(Task to carry out) Within the entries below, find each line containing the word "Connecticut" and copy it.

[Saved data entries]
***
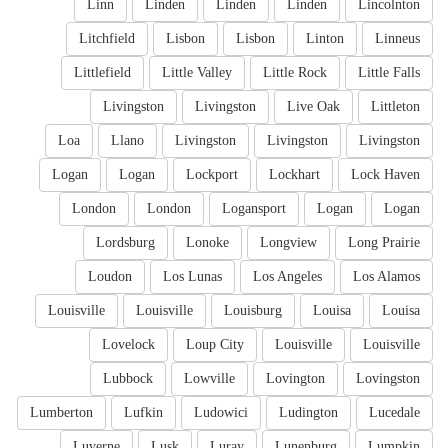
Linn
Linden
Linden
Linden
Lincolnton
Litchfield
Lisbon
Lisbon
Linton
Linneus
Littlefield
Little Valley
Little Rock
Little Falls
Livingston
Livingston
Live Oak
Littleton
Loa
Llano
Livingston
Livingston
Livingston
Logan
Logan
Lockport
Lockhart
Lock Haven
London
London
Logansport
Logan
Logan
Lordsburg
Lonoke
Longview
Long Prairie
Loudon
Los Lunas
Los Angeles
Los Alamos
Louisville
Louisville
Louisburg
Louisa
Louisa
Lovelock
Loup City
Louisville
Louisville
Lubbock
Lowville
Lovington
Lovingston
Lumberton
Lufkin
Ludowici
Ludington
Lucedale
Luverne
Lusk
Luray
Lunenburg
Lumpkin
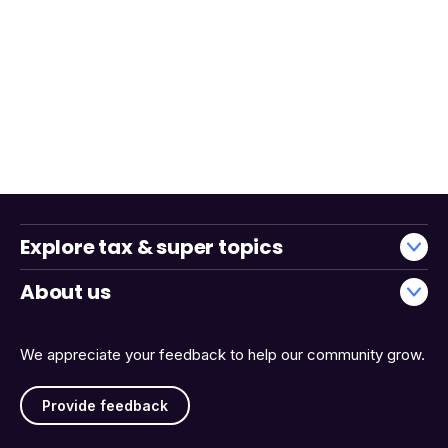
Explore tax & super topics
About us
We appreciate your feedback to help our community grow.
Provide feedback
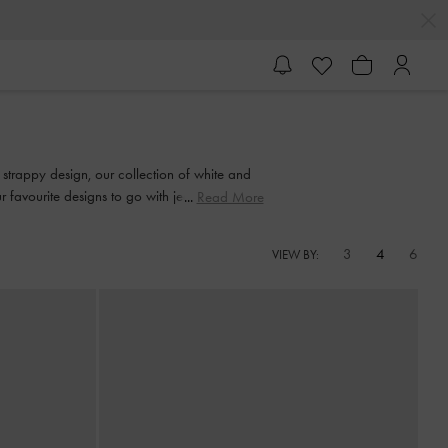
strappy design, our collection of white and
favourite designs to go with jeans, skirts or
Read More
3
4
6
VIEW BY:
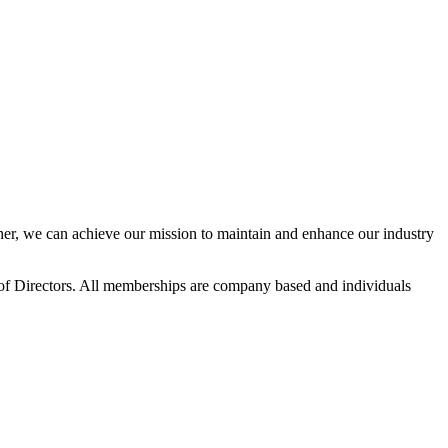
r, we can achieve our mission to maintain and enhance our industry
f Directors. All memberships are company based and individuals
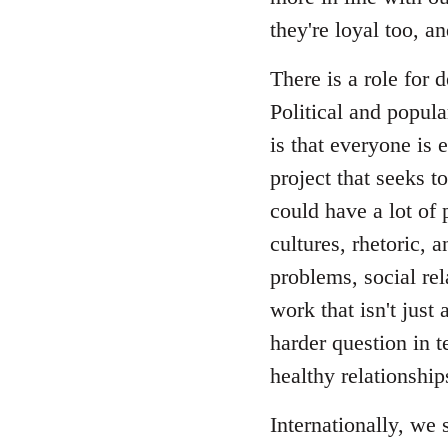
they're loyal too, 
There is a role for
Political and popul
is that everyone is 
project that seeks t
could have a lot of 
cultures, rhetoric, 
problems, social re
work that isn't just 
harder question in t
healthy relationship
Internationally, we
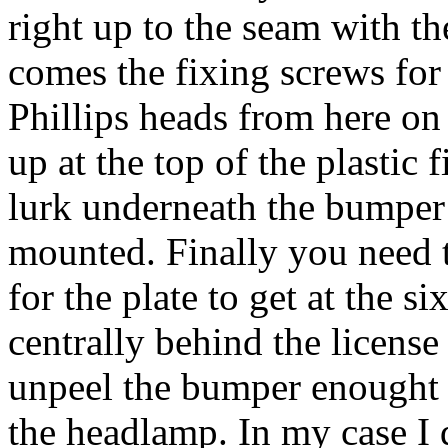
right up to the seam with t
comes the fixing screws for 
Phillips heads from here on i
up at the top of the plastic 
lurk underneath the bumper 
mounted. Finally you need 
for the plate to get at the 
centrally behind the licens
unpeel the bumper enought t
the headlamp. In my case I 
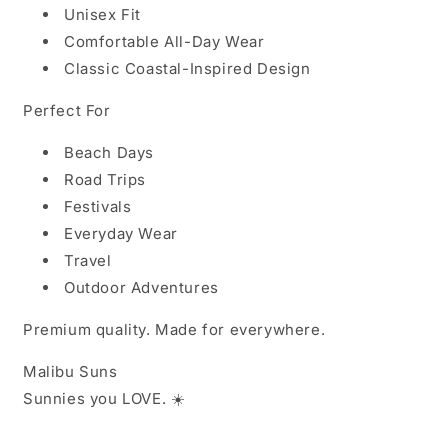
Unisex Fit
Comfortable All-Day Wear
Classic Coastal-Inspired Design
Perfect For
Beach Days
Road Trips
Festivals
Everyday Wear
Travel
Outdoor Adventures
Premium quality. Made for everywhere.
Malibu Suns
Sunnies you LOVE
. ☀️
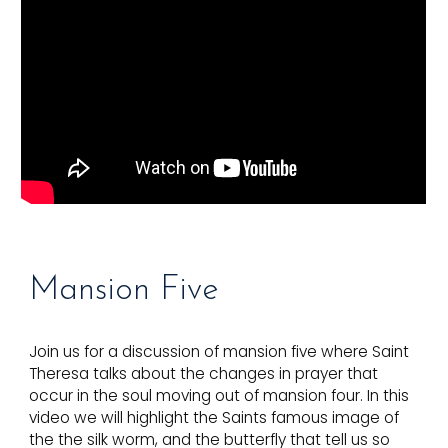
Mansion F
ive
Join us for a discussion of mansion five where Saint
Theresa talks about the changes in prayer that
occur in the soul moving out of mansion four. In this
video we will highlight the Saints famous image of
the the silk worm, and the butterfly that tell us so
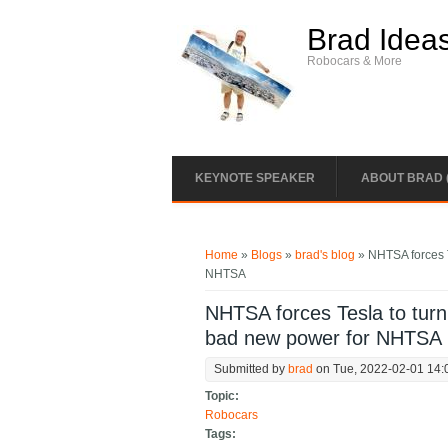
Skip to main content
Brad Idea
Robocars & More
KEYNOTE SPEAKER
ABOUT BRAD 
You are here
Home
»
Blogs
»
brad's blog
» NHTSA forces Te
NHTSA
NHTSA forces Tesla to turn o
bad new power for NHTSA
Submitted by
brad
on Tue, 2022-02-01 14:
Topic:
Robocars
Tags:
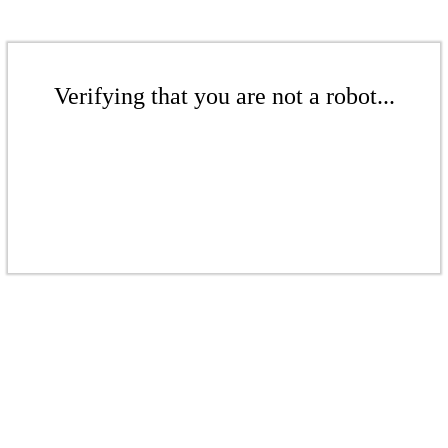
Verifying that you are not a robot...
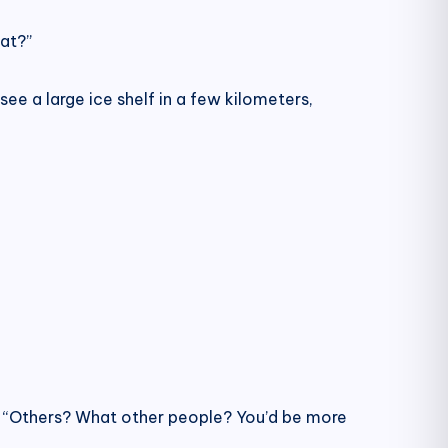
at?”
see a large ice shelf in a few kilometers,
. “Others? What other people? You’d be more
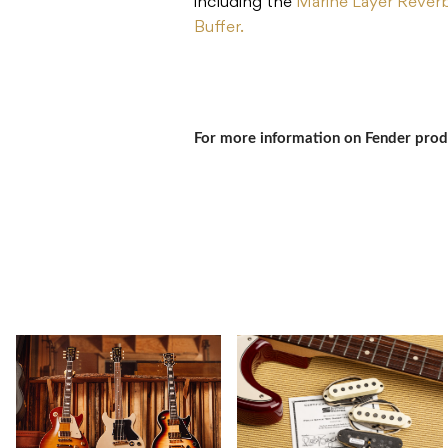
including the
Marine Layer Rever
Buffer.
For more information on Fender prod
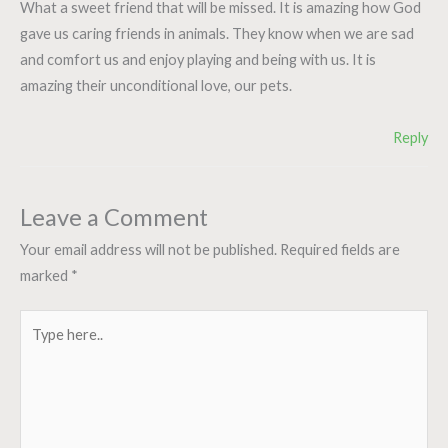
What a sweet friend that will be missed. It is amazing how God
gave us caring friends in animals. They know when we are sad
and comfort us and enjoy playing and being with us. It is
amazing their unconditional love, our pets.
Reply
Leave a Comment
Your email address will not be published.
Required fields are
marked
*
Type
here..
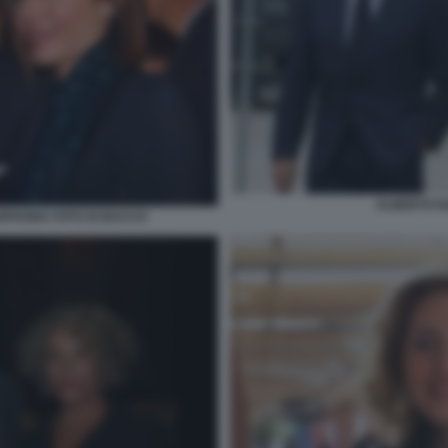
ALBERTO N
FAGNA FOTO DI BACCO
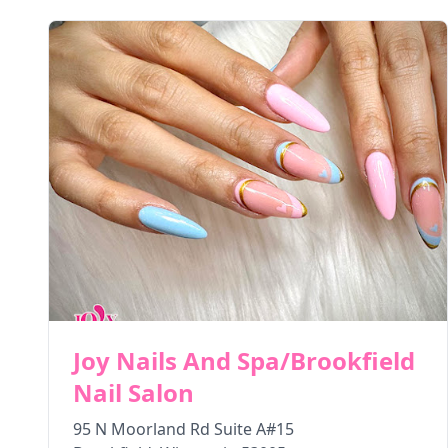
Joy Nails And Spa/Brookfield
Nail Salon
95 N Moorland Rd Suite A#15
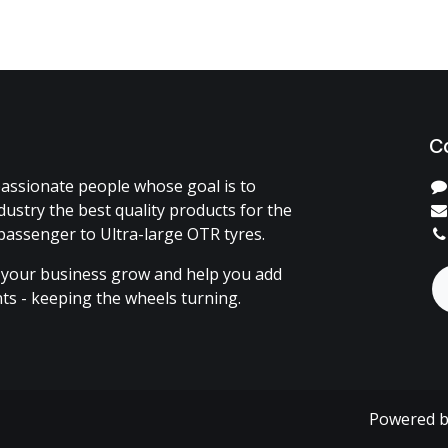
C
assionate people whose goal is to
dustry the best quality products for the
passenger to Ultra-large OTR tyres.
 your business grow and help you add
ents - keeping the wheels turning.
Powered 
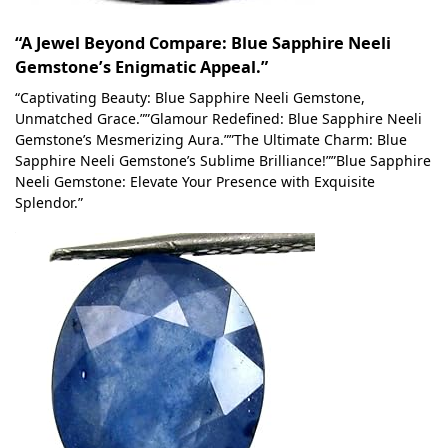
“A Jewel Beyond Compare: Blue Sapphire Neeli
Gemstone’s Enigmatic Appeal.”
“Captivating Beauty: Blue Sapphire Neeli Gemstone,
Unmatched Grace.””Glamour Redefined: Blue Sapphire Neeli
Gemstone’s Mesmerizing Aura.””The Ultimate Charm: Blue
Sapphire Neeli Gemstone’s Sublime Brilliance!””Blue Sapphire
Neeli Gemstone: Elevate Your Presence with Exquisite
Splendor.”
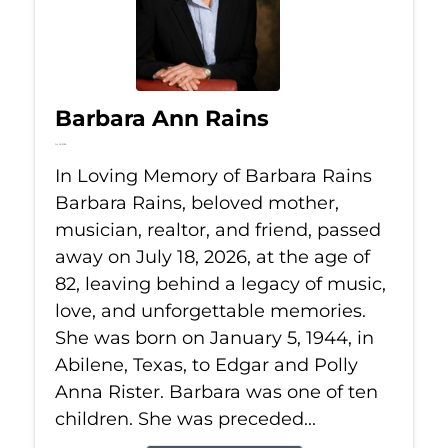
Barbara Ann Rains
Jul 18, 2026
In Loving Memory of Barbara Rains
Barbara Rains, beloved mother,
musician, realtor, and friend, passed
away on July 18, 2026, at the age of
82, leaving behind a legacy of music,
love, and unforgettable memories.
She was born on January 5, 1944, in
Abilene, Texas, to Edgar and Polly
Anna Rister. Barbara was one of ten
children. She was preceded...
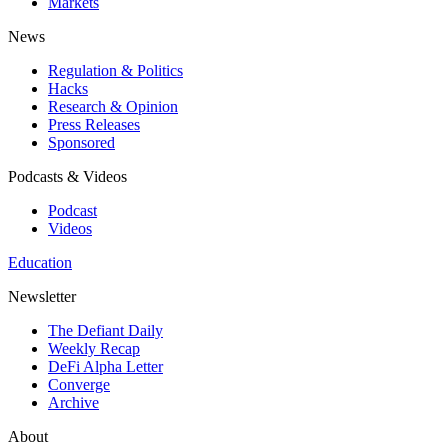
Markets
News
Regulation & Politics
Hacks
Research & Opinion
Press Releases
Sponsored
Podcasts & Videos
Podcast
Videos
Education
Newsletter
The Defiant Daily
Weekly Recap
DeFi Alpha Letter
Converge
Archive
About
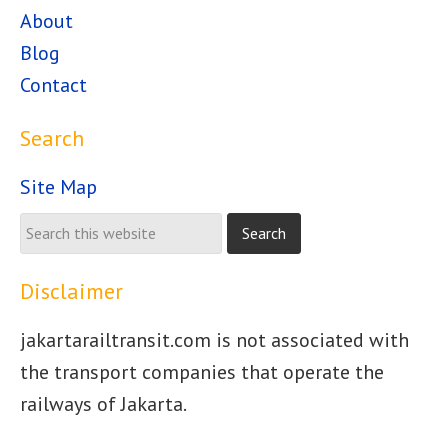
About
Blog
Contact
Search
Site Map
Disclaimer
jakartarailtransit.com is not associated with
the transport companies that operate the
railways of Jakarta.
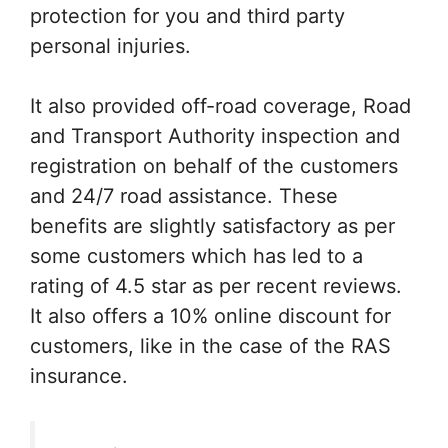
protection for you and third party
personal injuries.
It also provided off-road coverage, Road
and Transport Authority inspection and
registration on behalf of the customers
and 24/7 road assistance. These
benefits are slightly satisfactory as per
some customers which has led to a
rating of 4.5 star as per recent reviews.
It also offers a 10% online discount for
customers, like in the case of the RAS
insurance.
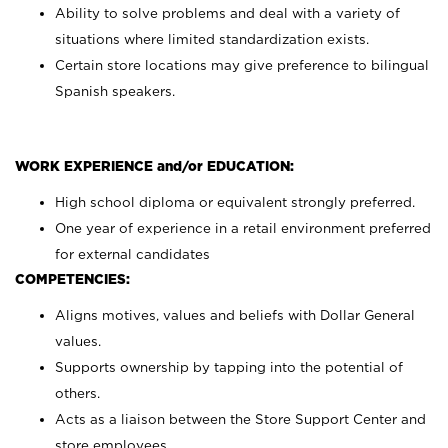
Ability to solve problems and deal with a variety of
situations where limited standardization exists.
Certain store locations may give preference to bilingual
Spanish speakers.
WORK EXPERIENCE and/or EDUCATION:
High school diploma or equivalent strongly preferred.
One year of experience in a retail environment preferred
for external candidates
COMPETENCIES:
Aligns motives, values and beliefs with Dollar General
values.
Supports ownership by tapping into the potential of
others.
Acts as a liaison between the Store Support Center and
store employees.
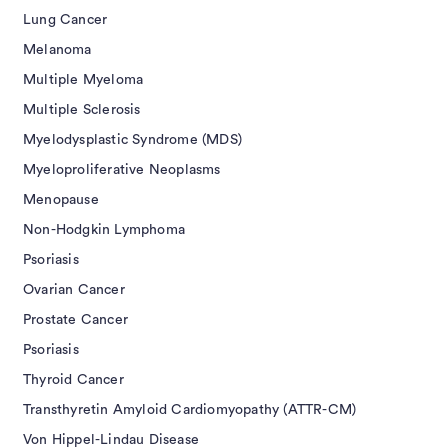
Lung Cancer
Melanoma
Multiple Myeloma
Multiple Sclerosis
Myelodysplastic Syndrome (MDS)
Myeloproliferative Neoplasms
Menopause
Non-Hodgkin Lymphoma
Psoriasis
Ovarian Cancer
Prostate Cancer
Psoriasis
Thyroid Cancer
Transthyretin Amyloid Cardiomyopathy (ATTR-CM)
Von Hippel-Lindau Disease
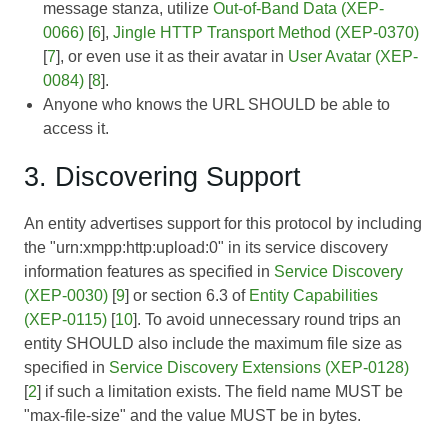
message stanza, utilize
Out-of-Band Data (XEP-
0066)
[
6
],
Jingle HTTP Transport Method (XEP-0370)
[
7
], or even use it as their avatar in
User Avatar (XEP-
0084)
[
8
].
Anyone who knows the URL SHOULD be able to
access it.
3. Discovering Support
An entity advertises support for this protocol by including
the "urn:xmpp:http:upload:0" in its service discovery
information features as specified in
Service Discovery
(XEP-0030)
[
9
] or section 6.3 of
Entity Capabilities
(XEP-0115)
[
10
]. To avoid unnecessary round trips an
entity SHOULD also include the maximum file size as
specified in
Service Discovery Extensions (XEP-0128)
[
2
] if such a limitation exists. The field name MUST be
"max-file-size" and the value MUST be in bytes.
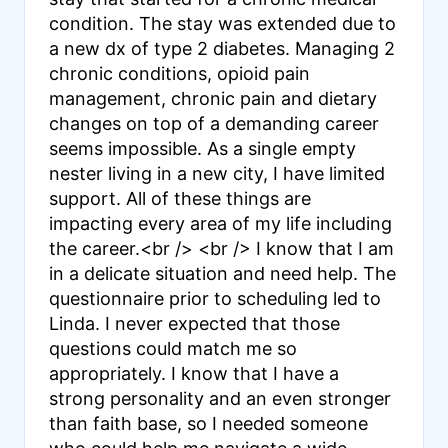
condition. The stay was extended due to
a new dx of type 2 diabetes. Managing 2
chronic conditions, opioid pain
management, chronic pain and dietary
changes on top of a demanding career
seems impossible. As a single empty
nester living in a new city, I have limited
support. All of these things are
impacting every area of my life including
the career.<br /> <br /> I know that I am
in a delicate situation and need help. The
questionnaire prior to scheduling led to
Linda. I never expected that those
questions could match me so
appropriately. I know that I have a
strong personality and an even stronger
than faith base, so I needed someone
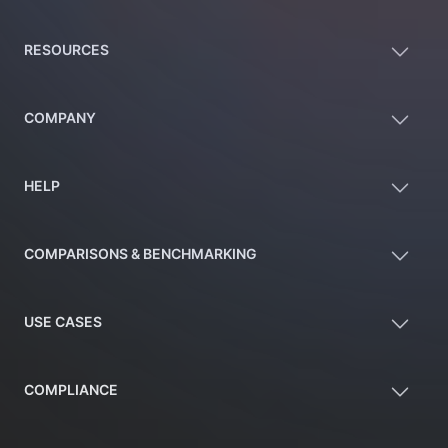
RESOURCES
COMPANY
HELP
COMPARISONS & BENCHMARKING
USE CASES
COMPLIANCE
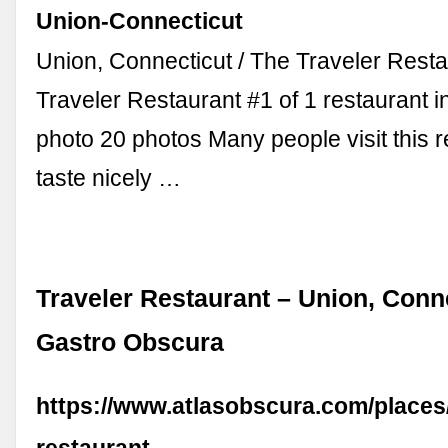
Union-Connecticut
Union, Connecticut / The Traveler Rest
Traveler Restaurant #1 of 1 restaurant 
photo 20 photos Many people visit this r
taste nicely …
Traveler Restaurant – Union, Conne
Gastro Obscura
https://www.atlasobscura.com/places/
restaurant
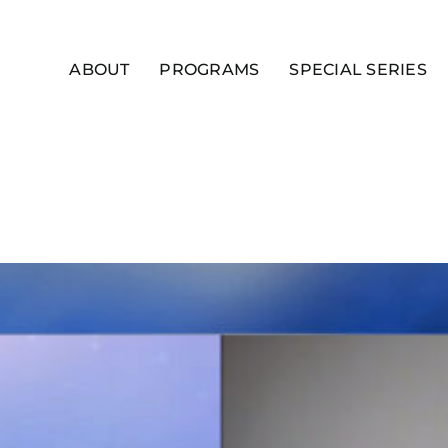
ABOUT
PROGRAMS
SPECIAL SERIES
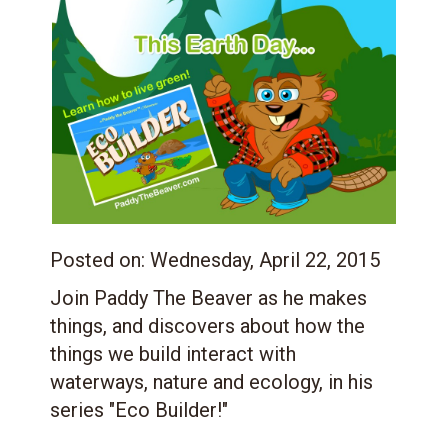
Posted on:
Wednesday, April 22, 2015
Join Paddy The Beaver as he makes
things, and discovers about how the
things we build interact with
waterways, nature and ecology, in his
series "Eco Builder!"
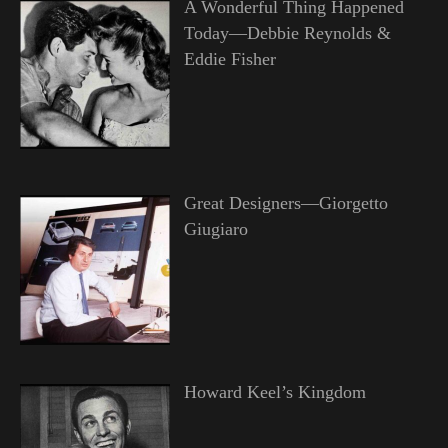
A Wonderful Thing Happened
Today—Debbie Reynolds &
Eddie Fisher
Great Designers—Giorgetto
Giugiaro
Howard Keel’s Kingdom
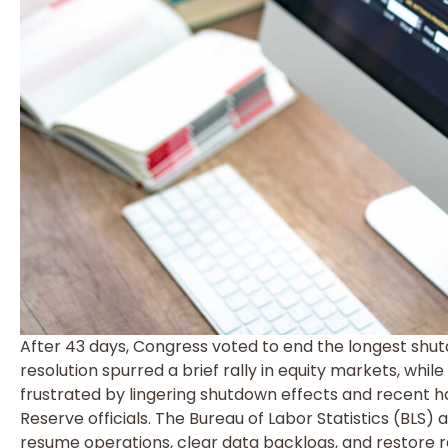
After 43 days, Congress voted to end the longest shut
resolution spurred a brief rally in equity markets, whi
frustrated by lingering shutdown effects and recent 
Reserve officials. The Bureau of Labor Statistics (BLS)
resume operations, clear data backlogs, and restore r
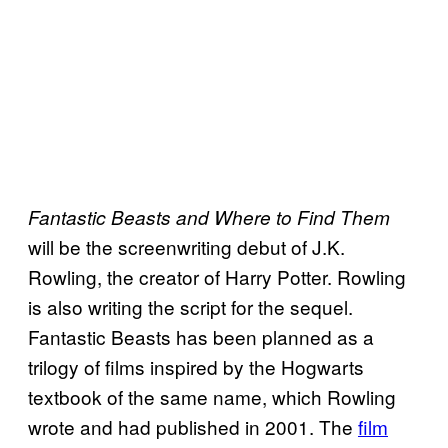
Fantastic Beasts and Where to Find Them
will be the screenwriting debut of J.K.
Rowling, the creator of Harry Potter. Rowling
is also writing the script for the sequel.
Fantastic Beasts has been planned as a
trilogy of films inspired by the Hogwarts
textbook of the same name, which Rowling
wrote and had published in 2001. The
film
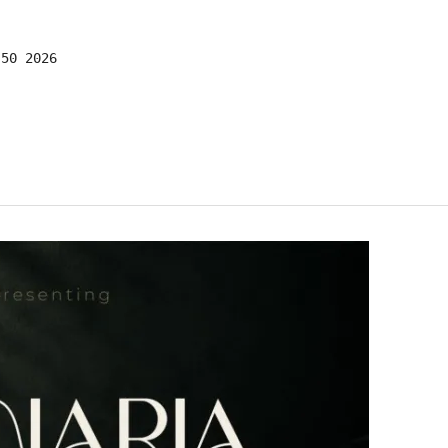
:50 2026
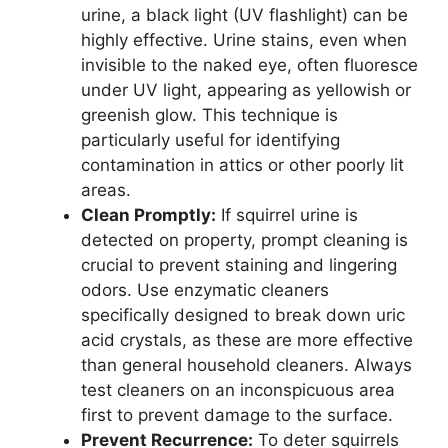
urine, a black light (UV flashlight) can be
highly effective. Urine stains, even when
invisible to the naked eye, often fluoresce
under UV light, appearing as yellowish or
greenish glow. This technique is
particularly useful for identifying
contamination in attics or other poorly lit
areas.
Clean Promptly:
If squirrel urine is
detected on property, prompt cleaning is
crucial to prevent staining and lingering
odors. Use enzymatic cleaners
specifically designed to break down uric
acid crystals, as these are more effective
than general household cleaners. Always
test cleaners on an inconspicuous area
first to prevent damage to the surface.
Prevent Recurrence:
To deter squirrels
***
(Solution)
Union-Connecticut
Union, Connecticut / The Traveler Rest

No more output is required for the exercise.